*WHAT THIS TASK INVOLVES*
Each line with the string "Remederia" is to be copied from the records below.

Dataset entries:
════════

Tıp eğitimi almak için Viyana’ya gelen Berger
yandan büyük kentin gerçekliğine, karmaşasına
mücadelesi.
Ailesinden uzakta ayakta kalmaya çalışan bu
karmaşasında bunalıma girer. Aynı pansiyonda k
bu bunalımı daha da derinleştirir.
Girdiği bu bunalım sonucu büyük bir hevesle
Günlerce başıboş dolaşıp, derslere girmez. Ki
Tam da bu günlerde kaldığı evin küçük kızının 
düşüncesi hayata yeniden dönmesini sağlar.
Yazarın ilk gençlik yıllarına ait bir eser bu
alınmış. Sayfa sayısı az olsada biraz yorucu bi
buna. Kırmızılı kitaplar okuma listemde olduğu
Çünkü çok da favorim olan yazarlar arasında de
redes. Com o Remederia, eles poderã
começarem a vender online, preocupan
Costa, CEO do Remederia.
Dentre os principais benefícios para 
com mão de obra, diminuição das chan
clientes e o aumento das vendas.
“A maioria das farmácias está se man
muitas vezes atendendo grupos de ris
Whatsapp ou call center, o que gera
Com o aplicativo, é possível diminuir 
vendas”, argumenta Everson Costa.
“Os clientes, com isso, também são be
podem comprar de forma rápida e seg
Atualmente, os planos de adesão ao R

════════

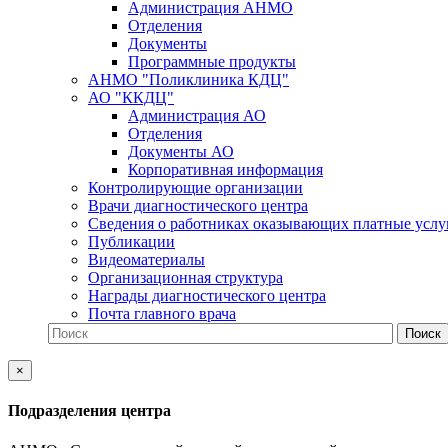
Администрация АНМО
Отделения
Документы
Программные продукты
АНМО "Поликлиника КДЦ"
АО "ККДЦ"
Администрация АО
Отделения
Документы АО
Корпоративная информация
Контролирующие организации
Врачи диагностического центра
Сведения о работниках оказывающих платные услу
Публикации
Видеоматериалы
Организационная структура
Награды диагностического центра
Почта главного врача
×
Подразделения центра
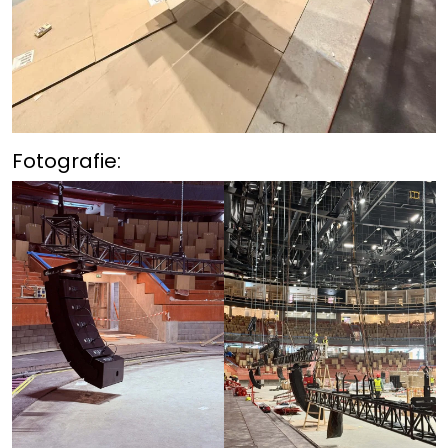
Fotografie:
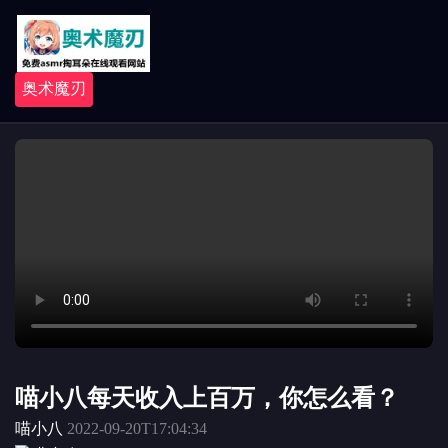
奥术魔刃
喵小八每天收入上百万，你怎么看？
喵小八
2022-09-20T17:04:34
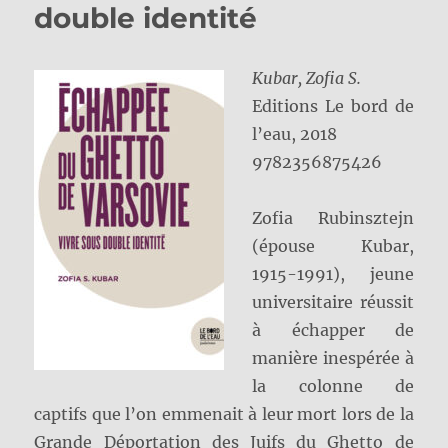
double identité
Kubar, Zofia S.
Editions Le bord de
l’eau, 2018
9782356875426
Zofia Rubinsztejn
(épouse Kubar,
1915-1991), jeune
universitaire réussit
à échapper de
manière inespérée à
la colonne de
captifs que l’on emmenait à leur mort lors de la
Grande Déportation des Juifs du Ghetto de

════════

*RESPONSE FOR THIS EXERCISE*
redes. Com o Remederia, eles poderã
Costa, CEO do Remederia.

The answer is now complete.